┌──
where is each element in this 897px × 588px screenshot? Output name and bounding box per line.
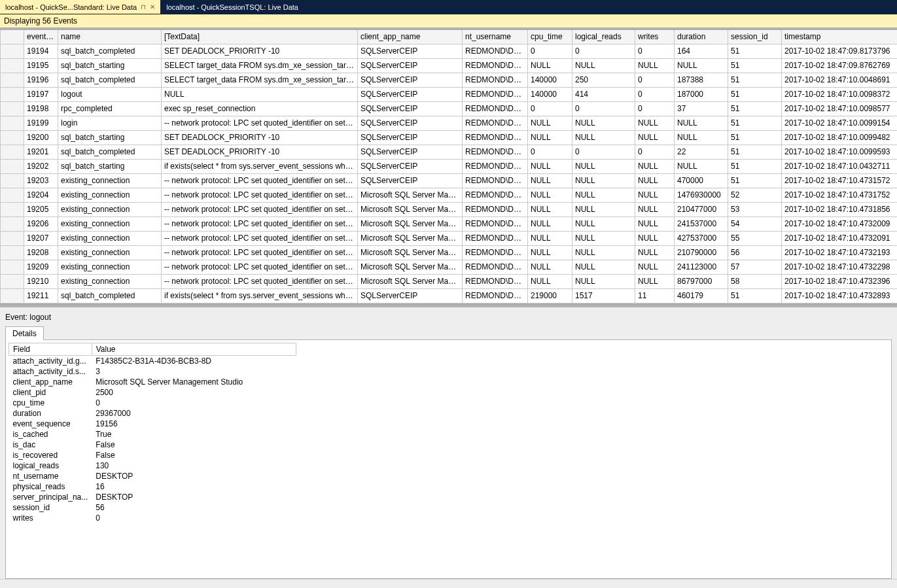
cell-sess[interactable]: 53: [728, 202, 782, 216]
cell-app[interactable]: Microsoft SQL Server Manage...: [358, 188, 463, 202]
cell-app[interactable]: Microsoft SQL Server Manage...: [358, 260, 463, 274]
detail-row[interactable]: logical_reads130: [9, 460, 296, 471]
table-row[interactable]: 19201sql_batch_completedSET DEADLOCK_PRI…: [1, 145, 898, 159]
cell-nt[interactable]: REDMOND\DES...: [463, 274, 528, 288]
cell-lread[interactable]: 0: [572, 145, 635, 159]
cell-event[interactable]: 19210: [24, 274, 58, 288]
cell-lread[interactable]: 0: [572, 44, 635, 58]
cell-text[interactable]: SET DEADLOCK_PRIORITY -10: [162, 44, 358, 58]
cell-sess[interactable]: 51: [728, 116, 782, 130]
cell-lread[interactable]: NULL: [572, 159, 635, 173]
cell-name[interactable]: sql_batch_starting: [58, 58, 162, 73]
cell-app[interactable]: SQLServerCEIP: [358, 116, 463, 130]
cell-sess[interactable]: 52: [728, 188, 782, 202]
row-header[interactable]: [1, 260, 24, 274]
cell-event[interactable]: 19201: [24, 145, 58, 159]
cell-nt[interactable]: REDMOND\DES...: [463, 231, 528, 245]
cell-writes[interactable]: NULL: [635, 188, 675, 202]
cell-text[interactable]: SELECT target_data FROM sys.dm_xe_sessio…: [162, 73, 358, 87]
detail-row[interactable]: client_app_nameMicrosoft SQL Server Mana…: [9, 377, 296, 387]
cell-event[interactable]: 19208: [24, 245, 58, 260]
cell-nt[interactable]: REDMOND\DES...: [463, 260, 528, 274]
table-row[interactable]: 19203existing_connection-- network proto…: [1, 173, 898, 188]
cell-app[interactable]: Microsoft SQL Server Manage...: [358, 202, 463, 216]
detail-row[interactable]: physical_reads16: [9, 481, 296, 492]
events-grid-container[interactable]: event_... name [TextData] client_app_nam…: [0, 29, 897, 305]
detail-row[interactable]: writes0: [9, 513, 296, 523]
cell-ts[interactable]: 2017-10-02 18:47:10.4732298: [782, 260, 898, 274]
cell-text[interactable]: -- network protocol: LPC set quoted_iden…: [162, 216, 358, 231]
cell-cpu[interactable]: NULL: [528, 188, 572, 202]
table-row[interactable]: 19208existing_connection-- network proto…: [1, 245, 898, 260]
cell-event[interactable]: 19195: [24, 58, 58, 73]
cell-text[interactable]: if exists(select * from sys.server_event…: [162, 159, 358, 173]
cell-name[interactable]: rpc_completed: [58, 101, 162, 116]
table-row[interactable]: 19205existing_connection-- network proto…: [1, 202, 898, 216]
table-row[interactable]: 19198rpc_completedexec sp_reset_connecti…: [1, 101, 898, 116]
cell-cpu[interactable]: NULL: [528, 202, 572, 216]
cell-text[interactable]: -- network protocol: LPC set quoted_iden…: [162, 202, 358, 216]
cell-event[interactable]: 19203: [24, 173, 58, 188]
cell-dur[interactable]: 427537000: [675, 231, 728, 245]
detail-row[interactable]: cpu_time0: [9, 398, 296, 408]
row-header[interactable]: [1, 216, 24, 231]
cell-writes[interactable]: NULL: [635, 216, 675, 231]
cell-ts[interactable]: 2017-10-02 18:47:10.4731572: [782, 173, 898, 188]
cell-nt[interactable]: REDMOND\DES...: [463, 288, 528, 303]
cell-app[interactable]: SQLServerCEIP: [358, 101, 463, 116]
cell-sess[interactable]: 56: [728, 245, 782, 260]
cell-nt[interactable]: REDMOND\DES...: [463, 101, 528, 116]
cell-ts[interactable]: 2017-10-02 18:47:10.0099154: [782, 116, 898, 130]
pin-icon[interactable]: ⊓: [141, 3, 146, 10]
cell-event[interactable]: 19206: [24, 216, 58, 231]
cell-dur[interactable]: 241537000: [675, 216, 728, 231]
cell-ts[interactable]: 2017-10-02 18:47:10.4731856: [782, 202, 898, 216]
detail-row[interactable]: session_id56: [9, 502, 296, 513]
cell-ts[interactable]: 2017-10-02 18:47:10.0099482: [782, 130, 898, 145]
cell-nt[interactable]: REDMOND\DES...: [463, 202, 528, 216]
cell-lread[interactable]: NULL: [572, 130, 635, 145]
cell-cpu[interactable]: NULL: [528, 260, 572, 274]
row-header[interactable]: [1, 73, 24, 87]
table-row[interactable]: 19211sql_batch_completedif exists(select…: [1, 288, 898, 303]
table-row[interactable]: 19210existing_connection-- network proto…: [1, 274, 898, 288]
table-row[interactable]: 19196sql_batch_completedSELECT target_da…: [1, 73, 898, 87]
detail-row[interactable]: is_recoveredFalse: [9, 450, 296, 460]
tab-quicksession-standard[interactable]: localhost - QuickSe...Standard: Live Dat…: [0, 0, 161, 14]
cell-text[interactable]: -- network protocol: LPC set quoted_iden…: [162, 116, 358, 130]
cell-writes[interactable]: 0: [635, 73, 675, 87]
cell-name[interactable]: existing_connection: [58, 202, 162, 216]
cell-sess[interactable]: 54: [728, 216, 782, 231]
cell-nt[interactable]: REDMOND\DES...: [463, 188, 528, 202]
cell-name[interactable]: existing_connection: [58, 216, 162, 231]
close-icon[interactable]: ✕: [150, 3, 155, 10]
col-logical-reads[interactable]: logical_reads: [572, 29, 635, 44]
row-header[interactable]: [1, 274, 24, 288]
details-col-field[interactable]: Field: [9, 343, 92, 355]
cell-writes[interactable]: NULL: [635, 116, 675, 130]
cell-writes[interactable]: 0: [635, 44, 675, 58]
cell-writes[interactable]: NULL: [635, 260, 675, 274]
cell-writes[interactable]: 0: [635, 101, 675, 116]
cell-sess[interactable]: 51: [728, 73, 782, 87]
cell-ts[interactable]: 2017-10-02 18:47:10.0098372: [782, 87, 898, 101]
row-header[interactable]: [1, 87, 24, 101]
cell-nt[interactable]: REDMOND\DES...: [463, 173, 528, 188]
cell-ts[interactable]: 2017-10-02 18:47:10.4732009: [782, 216, 898, 231]
cell-event[interactable]: 19197: [24, 87, 58, 101]
cell-event[interactable]: 19194: [24, 44, 58, 58]
cell-text[interactable]: exec sp_reset_connection: [162, 101, 358, 116]
cell-sess[interactable]: 51: [728, 44, 782, 58]
cell-text[interactable]: -- network protocol: LPC set quoted_iden…: [162, 231, 358, 245]
cell-writes[interactable]: 11: [635, 288, 675, 303]
grid-header-row[interactable]: event_... name [TextData] client_app_nam…: [1, 29, 898, 44]
cell-app[interactable]: SQLServerCEIP: [358, 58, 463, 73]
cell-app[interactable]: Microsoft SQL Server Manage...: [358, 274, 463, 288]
cell-text[interactable]: -- network protocol: LPC set quoted_iden…: [162, 260, 358, 274]
cell-nt[interactable]: REDMOND\DES...: [463, 58, 528, 73]
cell-cpu[interactable]: NULL: [528, 216, 572, 231]
cell-writes[interactable]: 0: [635, 87, 675, 101]
col-name[interactable]: name: [58, 29, 162, 44]
cell-writes[interactable]: NULL: [635, 159, 675, 173]
row-header[interactable]: [1, 130, 24, 145]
└──
§ **ASSIGNMENT**
All of the entries above are to be transcribed word for word, with no pictures included.

§ **TASK SOLUTION**
where is each element in this 897px × 588px screenshot? Output name and bounding box per line.
cell-sess[interactable]: 53: [728, 202, 782, 216]
cell-app[interactable]: Microsoft SQL Server Manage...: [358, 188, 463, 202]
cell-app[interactable]: Microsoft SQL Server Manage...: [358, 260, 463, 274]
detail-row[interactable]: logical_reads130: [9, 460, 296, 471]
table-row[interactable]: 19201sql_batch_completedSET DEADLOCK_PRI…: [1, 145, 898, 159]
cell-nt[interactable]: REDMOND\DES...: [463, 274, 528, 288]
cell-lread[interactable]: 0: [572, 145, 635, 159]
cell-event[interactable]: 19210: [24, 274, 58, 288]
cell-lread[interactable]: 0: [572, 44, 635, 58]
cell-text[interactable]: SET DEADLOCK_PRIORITY -10: [162, 44, 358, 58]
cell-sess[interactable]: 51: [728, 116, 782, 130]
cell-lread[interactable]: NULL: [572, 159, 635, 173]
cell-name[interactable]: sql_batch_starting: [58, 58, 162, 73]
cell-app[interactable]: SQLServerCEIP: [358, 116, 463, 130]
cell-sess[interactable]: 52: [728, 188, 782, 202]
row-header[interactable]: [1, 260, 24, 274]
cell-event[interactable]: 19201: [24, 145, 58, 159]
cell-nt[interactable]: REDMOND\DES...: [463, 231, 528, 245]
cell-writes[interactable]: NULL: [635, 188, 675, 202]
cell-text[interactable]: SELECT target_data FROM sys.dm_xe_sessio…: [162, 73, 358, 87]
detail-row[interactable]: client_app_nameMicrosoft SQL Server Mana…: [9, 377, 296, 387]
cell-event[interactable]: 19208: [24, 245, 58, 260]
cell-nt[interactable]: REDMOND\DES...: [463, 260, 528, 274]
table-row[interactable]: 19203existing_connection-- network proto…: [1, 173, 898, 188]
cell-app[interactable]: Microsoft SQL Server Manage...: [358, 202, 463, 216]
detail-row[interactable]: physical_reads16: [9, 481, 296, 492]
events-grid-container[interactable]: event_... name [TextData] client_app_nam…: [0, 29, 897, 305]
detail-row[interactable]: writes0: [9, 513, 296, 523]
cell-ts[interactable]: 2017-10-02 18:47:10.4732298: [782, 260, 898, 274]
cell-text[interactable]: -- network protocol: LPC set quoted_iden…: [162, 216, 358, 231]
cell-cpu[interactable]: NULL: [528, 188, 572, 202]
table-row[interactable]: 19208existing_connection-- network proto…: [1, 245, 898, 260]
cell-event[interactable]: 19195: [24, 58, 58, 73]
cell-text[interactable]: if exists(select * from sys.server_event…: [162, 159, 358, 173]
cell-name[interactable]: rpc_completed: [58, 101, 162, 116]
table-row[interactable]: 19205existing_connection-- network proto…: [1, 202, 898, 216]
table-row[interactable]: 19198rpc_completedexec sp_reset_connecti…: [1, 101, 898, 116]
cell-cpu[interactable]: NULL: [528, 202, 572, 216]
cell-text[interactable]: -- network protocol: LPC set quoted_iden…: [162, 202, 358, 216]
cell-event[interactable]: 19203: [24, 173, 58, 188]
cell-dur[interactable]: 427537000: [675, 231, 728, 245]
detail-row[interactable]: cpu_time0: [9, 398, 296, 408]
row-header[interactable]: [1, 216, 24, 231]
cell-writes[interactable]: NULL: [635, 216, 675, 231]
cell-ts[interactable]: 2017-10-02 18:47:10.4731572: [782, 173, 898, 188]
cell-nt[interactable]: REDMOND\DES...: [463, 288, 528, 303]
cell-app[interactable]: SQLServerCEIP: [358, 101, 463, 116]
cell-sess[interactable]: 56: [728, 245, 782, 260]
cell-nt[interactable]: REDMOND\DES...: [463, 101, 528, 116]
cell-ts[interactable]: 2017-10-02 18:47:10.0099154: [782, 116, 898, 130]
pin-icon[interactable]: ⊓: [141, 3, 146, 10]
cell-event[interactable]: 19206: [24, 216, 58, 231]
cell-dur[interactable]: 241537000: [675, 216, 728, 231]
cell-ts[interactable]: 2017-10-02 18:47:10.4731856: [782, 202, 898, 216]
detail-row[interactable]: session_id56: [9, 502, 296, 513]
cell-ts[interactable]: 2017-10-02 18:47:10.0099482: [782, 130, 898, 145]
cell-nt[interactable]: REDMOND\DES...: [463, 202, 528, 216]
cell-lread[interactable]: NULL: [572, 130, 635, 145]
cell-cpu[interactable]: NULL: [528, 260, 572, 274]
row-header[interactable]: [1, 73, 24, 87]
table-row[interactable]: 19211sql_batch_completedif exists(select…: [1, 288, 898, 303]
table-row[interactable]: 19210existing_connection-- network proto…: [1, 274, 898, 288]
table-row[interactable]: 19196sql_batch_completedSELECT target_da…: [1, 73, 898, 87]
detail-row[interactable]: is_recoveredFalse: [9, 450, 296, 460]
tab-quicksession-standard[interactable]: localhost - QuickSe...Standard: Live Dat…: [0, 0, 161, 14]
cell-text[interactable]: -- network protocol: LPC set quoted_iden…: [162, 116, 358, 130]
cell-writes[interactable]: 0: [635, 73, 675, 87]
cell-name[interactable]: existing_connection: [58, 202, 162, 216]
cell-sess[interactable]: 54: [728, 216, 782, 231]
cell-nt[interactable]: REDMOND\DES...: [463, 188, 528, 202]
cell-name[interactable]: existing_connection: [58, 216, 162, 231]
close-icon[interactable]: ✕: [150, 3, 155, 10]
col-logical-reads[interactable]: logical_reads: [572, 29, 635, 44]
row-header[interactable]: [1, 274, 24, 288]
details-col-field[interactable]: Field: [9, 343, 92, 355]
cell-writes[interactable]: NULL: [635, 116, 675, 130]
cell-writes[interactable]: 0: [635, 44, 675, 58]
cell-writes[interactable]: NULL: [635, 260, 675, 274]
cell-writes[interactable]: 0: [635, 101, 675, 116]
cell-sess[interactable]: 51: [728, 73, 782, 87]
cell-ts[interactable]: 2017-10-02 18:47:10.0098372: [782, 87, 898, 101]
row-header[interactable]: [1, 87, 24, 101]
cell-nt[interactable]: REDMOND\DES...: [463, 173, 528, 188]
cell-ts[interactable]: 2017-10-02 18:47:10.4732009: [782, 216, 898, 231]
cell-event[interactable]: 19197: [24, 87, 58, 101]
cell-event[interactable]: 19194: [24, 44, 58, 58]
cell-text[interactable]: exec sp_reset_connection: [162, 101, 358, 116]
cell-sess[interactable]: 51: [728, 44, 782, 58]
cell-text[interactable]: -- network protocol: LPC set quoted_iden…: [162, 231, 358, 245]
cell-writes[interactable]: 11: [635, 288, 675, 303]
grid-header-row[interactable]: event_... name [TextData] client_app_nam…: [1, 29, 898, 44]
cell-app[interactable]: SQLServerCEIP: [358, 58, 463, 73]
cell-app[interactable]: Microsoft SQL Server Manage...: [358, 274, 463, 288]
cell-text[interactable]: -- network protocol: LPC set quoted_iden…: [162, 260, 358, 274]
cell-nt[interactable]: REDMOND\DES...: [463, 58, 528, 73]
cell-cpu[interactable]: NULL: [528, 216, 572, 231]
cell-writes[interactable]: 0: [635, 87, 675, 101]
col-name[interactable]: name: [58, 29, 162, 44]
cell-writes[interactable]: NULL: [635, 159, 675, 173]
row-header[interactable]: [1, 130, 24, 145]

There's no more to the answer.